Quante scoperte spaziali, ecco gli ultimi studi

Redazione

Un recente studio condotto dai ricercatori dell’unità di ricerca STAR dell’Università di Liegi ha rivelato la sorprendente composizione chimica, ovvero tracce di atomi liberi di ferro e nichel, dell’atmosfera delle comete, e ciò anche a grande distanza dal Sole. Una scoperta che potrebbe fornire risposte sulla formazione delle comete e sulla nascita del nostro sistema solare.

Questa è la prima volta che i metalli pesanti, solitamente associati ad ambienti caldi, vengono scoperti nell’atmosfera fredda di comete lontane. “È stata una sorpresa rilevare atomi di ferro e nichel in tutte le comete che abbiamo osservato negli ultimi due decenni, vale a dire una ventina di esse, e anche in quelle lontane dal Sole, nell’ambiente. Spazio freddo“, spiega Jean Manfroid, astrofisico e primo autore dello studio.

Quante scoperte spaziali ecco gli ultimi studi
Foto@Wikimedia

Le comete si sono formate circa 4,6 miliardi di anni fa e da allora non hanno subito praticamente alcuna trasformazione. In questo senso, sono come fossili per gli astronomi e forniscono informazioni sulle prime fasi del sistema solare. Prima della formazione dei pianeti” , racconta Emmanuel Jehin , Ricercatore FNRS nell’unità di ricerca STAR e coautore dello studio.

Questa non è l’unica scoperta spaziale recentemente fatta da ricercatori di Liegi.
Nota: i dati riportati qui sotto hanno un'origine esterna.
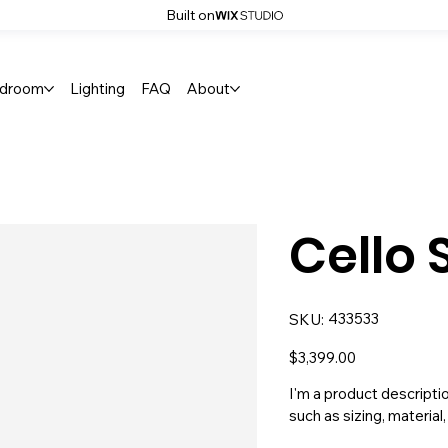
Built on
droom
Lighting
FAQ
About
Cello 
SKU
433533
SKU:
433533
Price
$3,399.00
I'm a product descripti
such as sizing, material,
Infatti, un team del Centro spaziale di Liegi (CSL) ha appena sviluppato un nuovo metodo che consente di identificare le origini della luce diffusa sui telescopi spaziali. Luce diffusa che limita le prestazioni dei dispositivi e impedisce di ottenere un’immagine nitida.

I ricercatori del CSL, in collaborazione con l’Università di Strasburgo, sono riusciti a risolvere questo problema grazie all’utilizzo di un laser pulsato a femtosecondi che emette fasci di luce per illuminare il telescopio. “Utilizzando un rilevatore ultraveloce, misuriamo l’immagine e i diversi effetti di luce parassita in momenti diversi. Possiamo quindi identificare ciascuno dei contributori di luce parassita utilizzando il loro tempo di arrivo e quindi conoscere il tempo.” Origine del problema“. spiega Lionel Clermont, esperto di sistemi ottici spaziali e luce diffusa presso CSL.